NHI’s Tom Campbell, who first thought of a touring route around the north, now heads NC500 as managing director.

It has to fund itself through members’ fees – a big hotel can pay £1500 a year – and activities such as merchandise sales. Does that include the garish T-shirts on sale on the route emblazoned with rally-style designs and the words NC500, which shops and hotels say sell well?

They’re not the official merchandise and are in breach of copyright, says Campbell. He hopes businesses will stock instead his classier offerings, launched last month, but he will take legal action over illicit shirts if needed.

For the future he talks of electric cars, providing charging points; encouraging people to explore the inland areas; and makes the shortage of beds a virtue as it makes the route more “exclusive”.

He is aware of concern about the growing number of vehicles on the road, but turns talk of the 12 per cent increase in traffic last season, measured by Highland Council, immediately to increases in business turnover ranging from 10 per cent to 240 per cent.

“It’s extending the season to the end of November, starting again in February: nine-month hotels are becoming 12-month hotels and that’s underpinning sustainability and jobs,” he says.
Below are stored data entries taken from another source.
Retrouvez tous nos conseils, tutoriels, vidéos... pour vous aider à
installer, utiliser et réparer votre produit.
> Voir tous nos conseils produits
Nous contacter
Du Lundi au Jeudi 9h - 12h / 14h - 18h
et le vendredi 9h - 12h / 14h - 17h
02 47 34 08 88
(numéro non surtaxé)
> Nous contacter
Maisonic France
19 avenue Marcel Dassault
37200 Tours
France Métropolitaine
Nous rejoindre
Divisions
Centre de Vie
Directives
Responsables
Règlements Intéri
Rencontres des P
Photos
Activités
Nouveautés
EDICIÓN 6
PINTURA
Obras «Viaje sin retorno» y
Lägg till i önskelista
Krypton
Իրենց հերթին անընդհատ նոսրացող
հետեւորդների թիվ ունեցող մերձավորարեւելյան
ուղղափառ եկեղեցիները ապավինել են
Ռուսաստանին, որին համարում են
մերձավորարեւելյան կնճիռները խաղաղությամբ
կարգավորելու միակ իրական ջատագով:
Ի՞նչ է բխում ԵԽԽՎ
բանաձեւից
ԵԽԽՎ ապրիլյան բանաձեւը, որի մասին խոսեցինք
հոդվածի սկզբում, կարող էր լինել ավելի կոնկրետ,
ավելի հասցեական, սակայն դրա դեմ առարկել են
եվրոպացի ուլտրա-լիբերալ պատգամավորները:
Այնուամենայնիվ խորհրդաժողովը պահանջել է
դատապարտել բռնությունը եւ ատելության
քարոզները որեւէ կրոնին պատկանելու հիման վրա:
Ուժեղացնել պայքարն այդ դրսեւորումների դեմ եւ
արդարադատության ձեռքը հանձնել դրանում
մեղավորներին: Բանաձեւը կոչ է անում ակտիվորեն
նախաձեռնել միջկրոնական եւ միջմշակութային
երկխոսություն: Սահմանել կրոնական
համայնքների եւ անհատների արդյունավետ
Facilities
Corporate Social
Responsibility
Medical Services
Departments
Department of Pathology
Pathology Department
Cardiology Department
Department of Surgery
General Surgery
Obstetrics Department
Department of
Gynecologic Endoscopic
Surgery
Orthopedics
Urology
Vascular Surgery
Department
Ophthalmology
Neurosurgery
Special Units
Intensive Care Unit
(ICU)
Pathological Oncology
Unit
A survey of tourist businesses on the route got replies from only a third, but those planned to create 200 new jobs this summer. Campbell says: “Two hundred is a great number but you could extrapolate to a much higher one.”

All around the NC500 there are complaints about crumbling roads, but Tracey Urry, highways boss at Highlands Council, says a study of the economic benefits of the route will underpin a bid for extra funding.

Urry, Campbell and others believe this could turn out to be a huge opportunity for road improvement, which could boost areas of the economy other than tourism.

And Campbell knows that for the NC500 to grow, that narrow, sometimes crumbling strip of tarmac that is at the heart of the NC500 has to be maintained and improved.

“Of course,” he says. “The last thing anyone wants is to kill the goose that lays the golden egg.”